> **Information given**
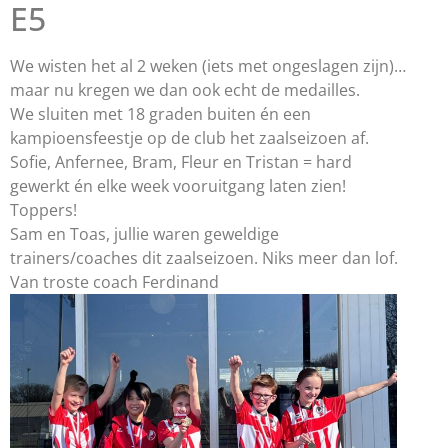
E5
We wisten het al 2 weken (iets met ongeslagen zijn)…
maar nu kregen we dan ook echt de medailles.
We sluiten met 18 graden buiten én een
kampioensfeestje op de club het zaalseizoen af.
Sofie, Anfernee, Bram, Fleur en Tristan = hard
gewerkt én elke week vooruitgang laten zien!
Toppers!
Sam en Toas, jullie waren geweldige
trainers/coaches dit zaalseizoen. Niks meer dan lof.
Van troste coach Ferdinand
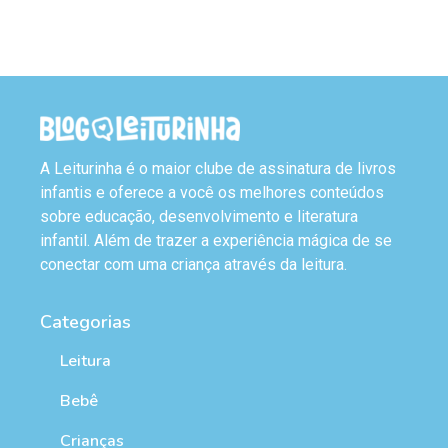
A Leiturinha é o maior clube de assinatura de livros
infantis e oferece a você os melhores conteúdos
sobre educação, desenvolvimento e literatura
infantil. Além de trazer a experiência mágica de se
conectar com uma criança através da leitura.
Categorias
Leitura
Bebê
Crianças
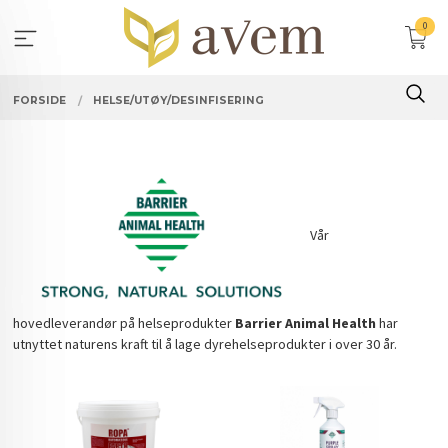
Gå
0
til
innholdet
FORSIDE
HELSE/UTØY/DESINFISERING
Vår
hovedleverandør på helseprodukter
Barrier Animal Health
har
utnyttet naturens kraft til å lage dyrehelseprodukter i over 30 år.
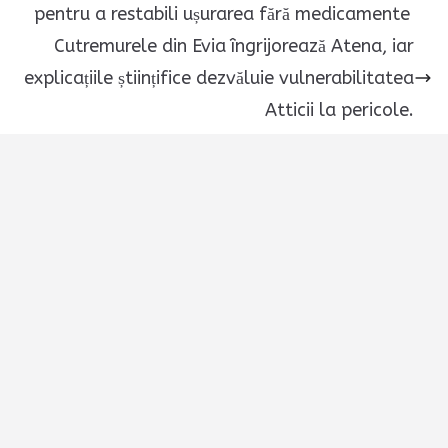
pentru a restabili ușurarea fără medicamente
Cutremurele din Evia îngrijorează Atena, iar
explicațiile științifice dezvăluie vulnerabilitatea
Atticii la pericole.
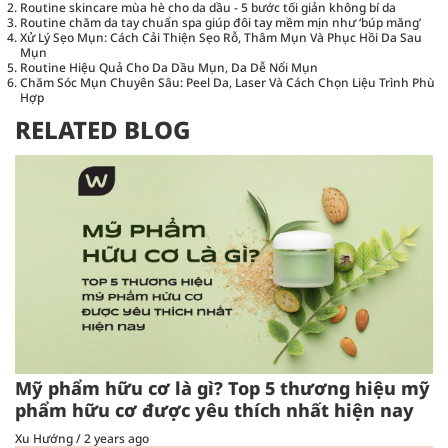
Routine skincare mùa hè cho da dầu - 5 bước tối giản không bí da
Routine chăm da tay chuẩn spa giúp đôi tay mềm mịn như ‘búp măng’
Xử Lý Sẹo Mụn: Cách Cải Thiện Sẹo Rỗ, Thâm Mụn Và Phục Hồi Da Sau
Mụn
Routine Hiệu Quả Cho Da Dầu Mụn, Da Dễ Nổi Mụn
Chăm Sóc Mụn Chuyên Sâu: Peel Da, Laser Và Cách Chọn Liệu Trình Phù
Hợp
RELATED BLOG
Mỹ phẩm hữu cơ là gì? Top 5 thương hiệu mỹ
phẩm hữu cơ được yêu thích nhất hiện nay
Xu Hướng
/
2 years ago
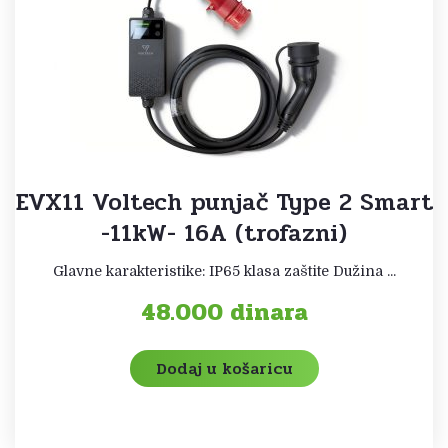
EVX11 Voltech punjač Type 2 Smart
-11kW- 16A (trofazni)
Glavne karakteristike: IP65 klasa zaštite Dužina ...
48.000
dinara
Dodaj u košaricu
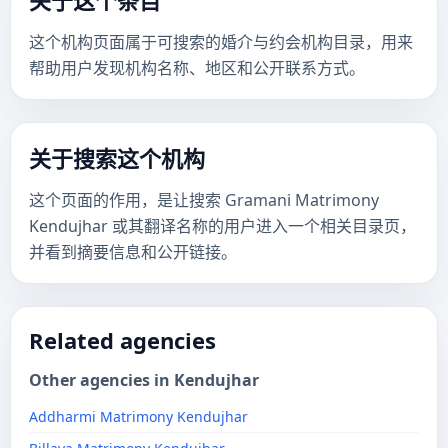
关于这个条目
这个机构页面属于可搜索的婚介与约会机构目录，用来
帮助用户发现机构名称、地区和公开联系方式。
关于搜索这个机构
这个页面的作用，是让搜索 Gramani Matrimony
Kendujhar 或其翻译名称的用户进入一个相关目录页，
并看到摘要信息和公开链接。
Related agencies
Other agencies in Kendujhar
Addharmi Matrimony Kendujhar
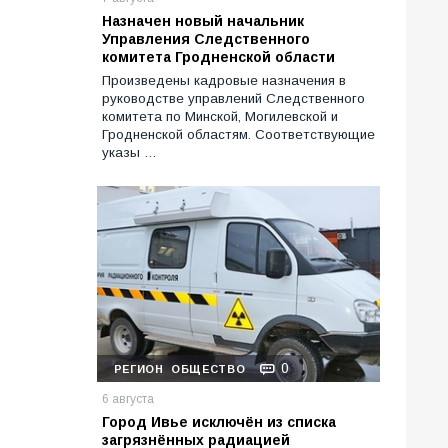
Назначен новый начальник
Управления Следственного
комитета Гродненской области
Произведены кадровые назначения в
руководстве управлений Следственного
комитета по Минской, Могилевской и
Гродненской областям. Соответствующие
указы …
0
РЕГИОН
ОБЩЕСТВО
6 августа
Город Ивье исключён из списка
загрязнённых радиацией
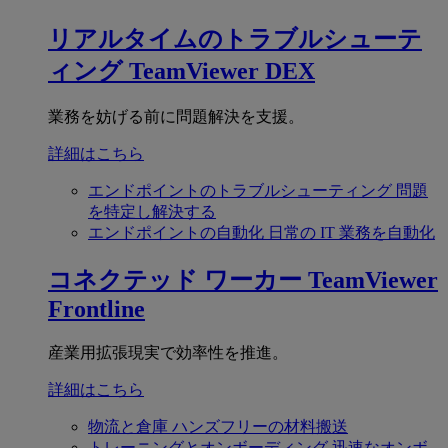
リアルタイムのトラブルシューテ
ィング
TeamViewer DEX
業務を妨げる前に問題解決を支援。
詳細はこちら
エンドポイントのトラブルシューティング
問題
を特定し解決する
エンドポイントの自動化
日常の IT 業務を自動化
コネクテッド ワーカー
TeamViewer
Frontline
産業用拡張現実で効率性を推進。
詳細はこちら
物流と倉庫
ハンズフリーの材料搬送
トレーニングとオンボーディング
迅速なオンボ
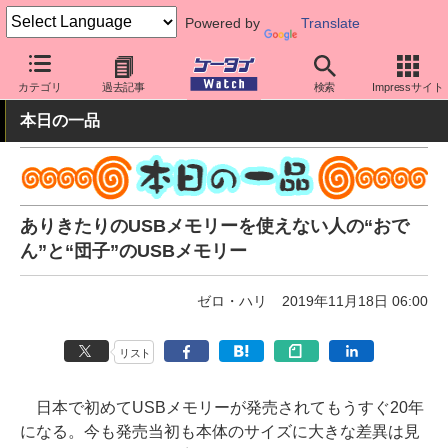
Powered by
Translate
ケータイ Watch
周辺機器/アクセサリー
その他
カテゴリ
過去記事
検索
Impressサイト
本日の一品
ありきたりのUSBメモリーを使えない人の“おで
ん”と“団子”のUSBメモリー
ゼロ・ハリ
2019年11月18日 06:00
リスト
日本で初めてUSBメモリーが発売されてもうすぐ20年
になる。今も発売当初も本体のサイズに大きな差異は見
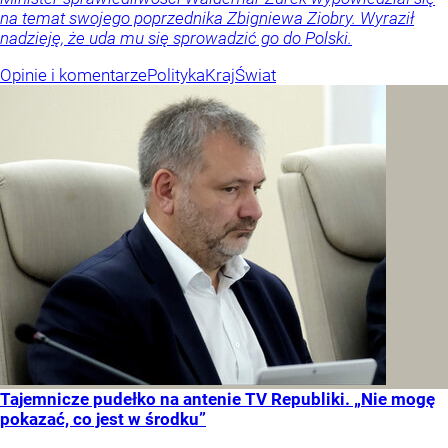
na temat swojego poprzednika Zbigniewa Ziobry. Wyraził
nadzieję, że uda mu się sprowadzić go do Polski.
Opinie i komentarze
Polityka
Kraj
Świat
Tajemnicze pudełko na antenie TV Republiki. „Nie mogę
pokazać, co jest w środku”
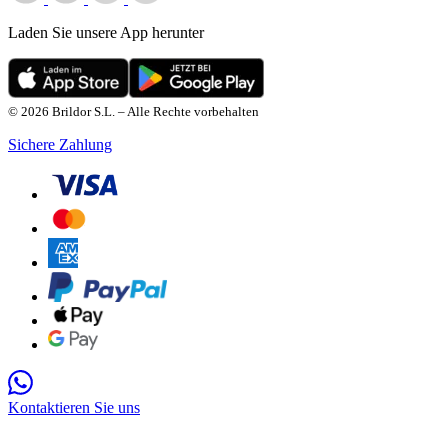
Laden Sie unsere App herunter
© 2026 Brildor S.L. – Alle Rechte vorbehalten
Sichere Zahlung
Kontaktieren Sie uns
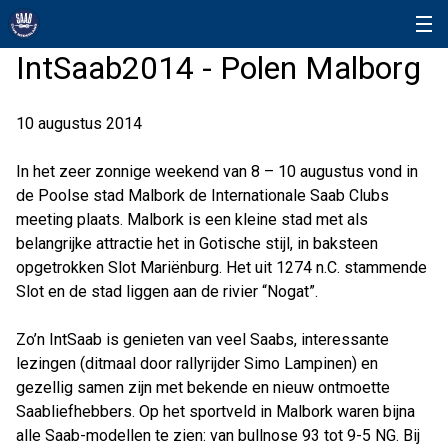
IntSaab2014 - Polen Malborg
10 augustus 2014
In het zeer zonnige weekend van 8 – 10 augustus vond in
de Poolse stad Malbork de Internationale Saab Clubs
meeting plaats. Malbork is een kleine stad met als
belangrijke attractie het in Gotische stijl, in baksteen
opgetrokken Slot Mariënburg. Het uit 1274 n.C. stammende
Slot en de stad liggen aan de rivier “Nogat”.
Zo’n IntSaab is genieten van veel Saabs, interessante
lezingen (ditmaal door rallyrijder Simo Lampinen) en
gezellig samen zijn met bekende en nieuw ontmoette
Saabliefhebbers. Op het sportveld in Malbork waren bijna
alle Saab-modellen te zien: van bullnose 93 tot 9-5 NG. Bij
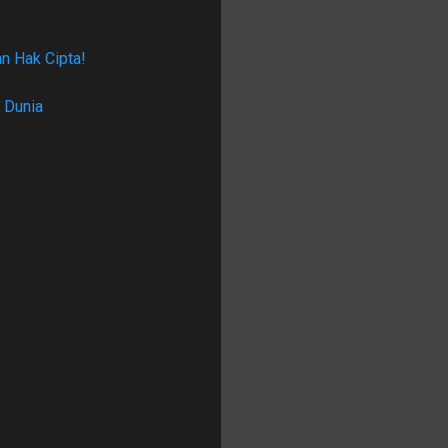
n Hak Cipta!
 Dunia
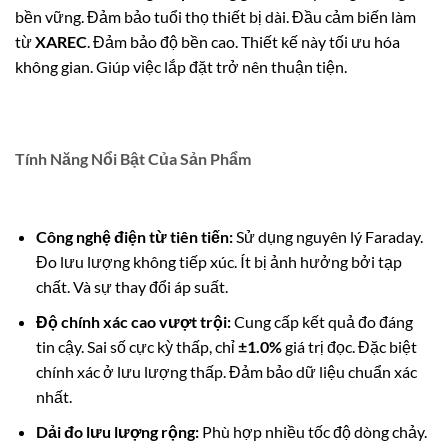
bền vững. Đảm bảo tuổi thọ thiết bị dài. Đầu cảm biến làm
từ
XAREC
. Đảm bảo độ bền cao. Thiết kế này tối ưu hóa
không gian. Giúp việc lắp đặt trở nên thuận tiện.
Tính Năng Nổi Bật Của Sản Phẩm
Công nghệ điện từ tiên tiến:
Sử dụng nguyên lý Faraday.
Đo lưu lượng không tiếp xúc. Ít bị ảnh hưởng bởi tạp
chất. Và sự thay đổi áp suất.
Độ chính xác cao vượt trội:
Cung cấp kết quả đo đáng
tin cậy. Sai số cực kỳ thấp, chỉ
±1.0%
giá trị đọc. Đặc biệt
chính xác ở lưu lượng thấp. Đảm bảo dữ liệu chuẩn xác
nhất.
Dải đo lưu lượng rộng:
Phù hợp nhiều tốc độ dòng chảy.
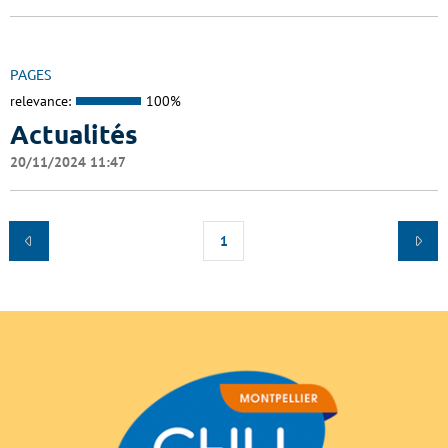
PAGES
relevance:
100%
Actualités
20/11/2024 11:47
1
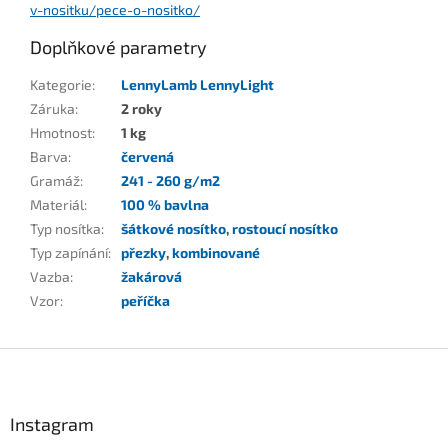
v-nositku/pece-o-nositko/
Doplňkové parametry
Kategorie
:
LennyLamb LennyLight
Záruka
:
2 roky
Hmotnost
:
1 kg
Barva
:
červená
Gramáž
:
241 - 260 g/m2
Materiál
:
100 % bavlna
Typ nosítka
:
šátkové nosítko
,
rostoucí nosítko
Typ zapínání
:
přezky
,
kombinované
Vazba
:
žakárová
Vzor
:
peříčka
Z
á
p
a
Instagram
t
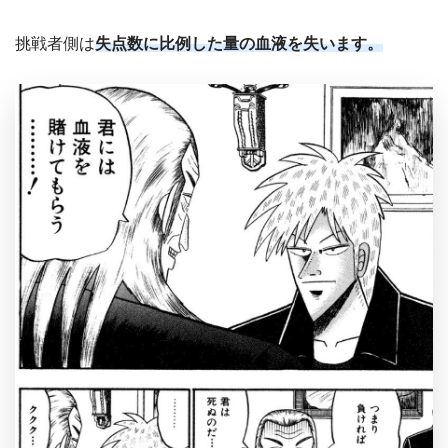
挑戦者側は
失点数に比例した量の血液を失います。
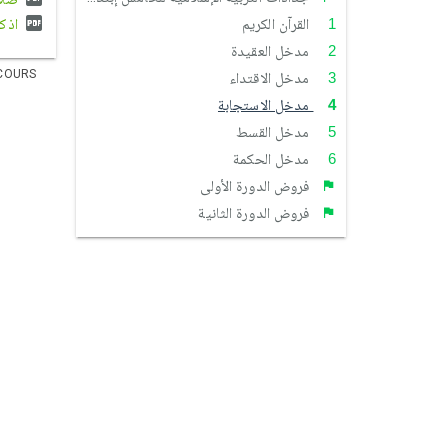
القرآن الكريم
اذكر 
مدخل العقيدة
COURS
مدخل الاقتداء
مدخل الاستجابة
مدخل القسط
مدخل الحكمة
فروض الدورة الأولى
فروض الدورة الثانية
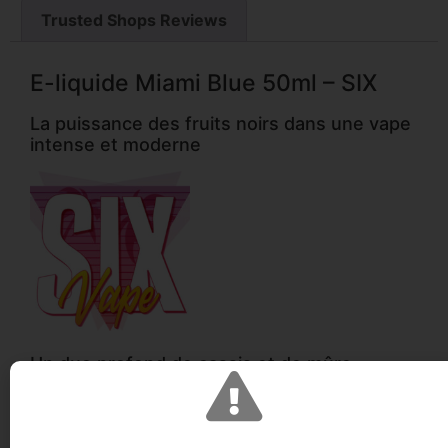
Trusted Shops Reviews
E-liquide Miami Blue 50ml – SIX
La puissance des fruits noirs dans une vape
intense et moderne
Un duo profond de cassis et de mûre
Le e-liquide Miami Blue 50ml de la gamme SIX by
Levest propose une recette fruitée riche mettant à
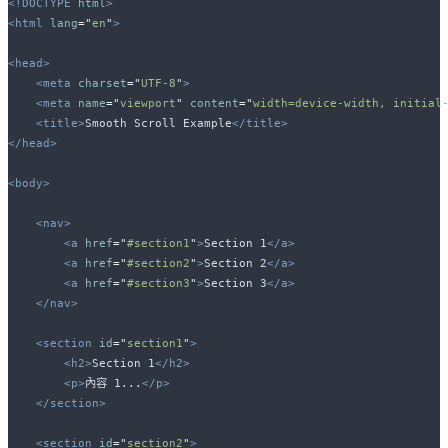
<!DOCTYPE
html
>
<html
lang
=
"
en
"
>
<head>
<meta
charset
=
"
UTF-8
"
>
<meta
name
=
"
viewport
"
content
=
"
width=device-width, initial
<title>
Smooth Scroll Example
</title>
</head>
<body>
<nav>
<a
href
=
"
#section1
"
>
Section 1
</a>
<a
href
=
"
#section2
"
>
Section 2
</a>
<a
href
=
"
#section3
"
>
Section 3
</a>
</nav>
<section
id
=
"
section1
"
>
<h2>
Section 1
</h2>
<p>
內容 1...
</p>
</section>
<section
id
=
"
section2
"
>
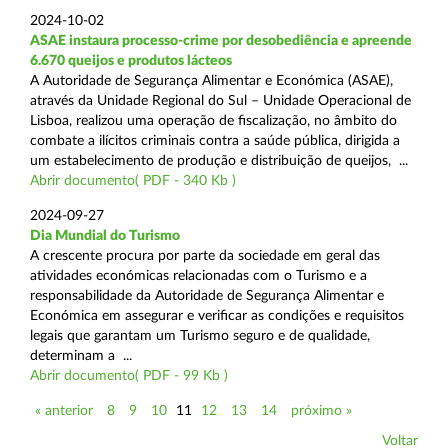
2024-10-02
ASAE instaura processo-crime por desobediência e apreende
6.670 queijos e produtos lácteos
A Autoridade de Segurança Alimentar e Económica (ASAE),
através da Unidade Regional do Sul – Unidade Operacional de
Lisboa, realizou uma operação de fiscalização, no âmbito do
combate a ilícitos criminais contra a saúde pública, dirigida a
um estabelecimento de produção e distribuição de queijos, ...
Abrir documento( PDF - 340 Kb )
2024-09-27
Dia Mundial do Turismo
A crescente procura por parte da sociedade em geral das
atividades económicas relacionadas com o Turismo e a
responsabilidade da Autoridade de Segurança Alimentar e
Económica em assegurar e verificar as condições e requisitos
legais que garantam um Turismo seguro e de qualidade,
determinam a ...
Abrir documento( PDF - 99 Kb )
« anterior
8
9
10
11
12
13
14
próximo »
Voltar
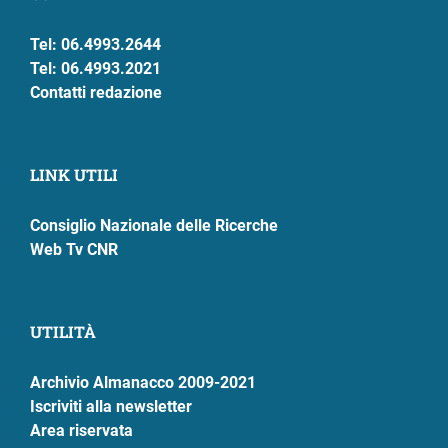
Tel: 06.4993.2644
Tel: 06.4993.2021
Contatti redazione
LINK UTILI
Consiglio Nazionale delle Ricerche
Web Tv CNR
UTILITÀ
Archivio Almanacco 2009-2021
Iscriviti alla newsletter
Area riservata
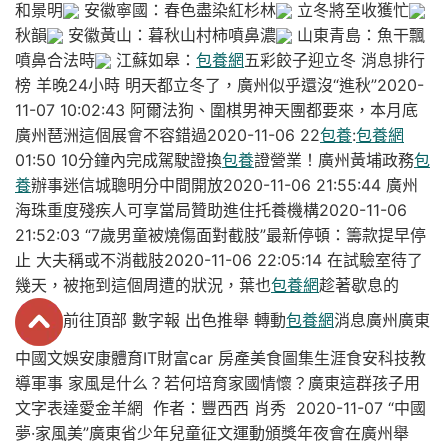
和景明
安徽寧國：春色盡染紅杉林
立冬將至收獲忙
秋韻
安徽黃山：暮秋山村柿噴鼻濃
山東青島：魚干飄
噴鼻合法時
江蘇如皋：
包養網
五彩餃子迎立冬 消息排行
榜 羊晚24小時 明天都立冬了，廣州似乎還沒“進秋”2020-
11-07 10:02:43 阿爾法狗、圍棋男神天團都要來，本月底
廣州琶洲這個展會不容錯過2020-11-06 22
包養
:
包養網
01:50 10分鐘內完成駕駛證換
包養
證營業！廣州黃埔政務
包
養
辦事迷信城聰明分中間開放2020-11-06 21:55:44 廣州
海珠重度殘疾人可享當局贊助進住托養機構2020-11-06
21:52:03 “7歲男童被燒傷面對截肢”最新停頓：籌款提早停
止 大夫稱或不消截肢2020-11-06 22:05:14 在試驗室待了
幾天，被拖到這個周遭的狀況，葉也
包養網
趁著歇息的
前往頂部 數字報 出色推舉 轉動
包養網
消息廣州廣東
中國文娛安康體育IT財富car 房產美食圖集生涯食安科技教
導軍事 家風是什么？若何培育家國情懷？廣東這群孩子用
文字表達愛金羊網 作者：豐西西 肖秀 2020-11-07 “中國
夢·家風美”廣東省少年兒童征文運動頒獎年夜會在廣州舉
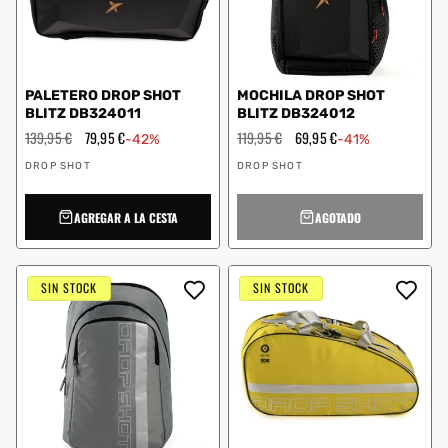
PALETERO DROP SHOT
MOCHILA DROP SHOT
BLITZ DB324011
BLITZ DB324012
Precio
139,95 €
Precio
79,95 €
Precio
119,95 €
Precio
69,95 €
-42%
-41%
habitual
de
habitual
de
Proveedor:
Proveedor:
oferta
oferta
DROP SHOT
DROP SHOT
AGREGAR A LA CESTA
AGOTADO
SIN STOCK
SIN STOCK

> **Prompt**
Count how many lines in the material above hold the word "agencies", then write the number and nothing more.

> **Expected output**
2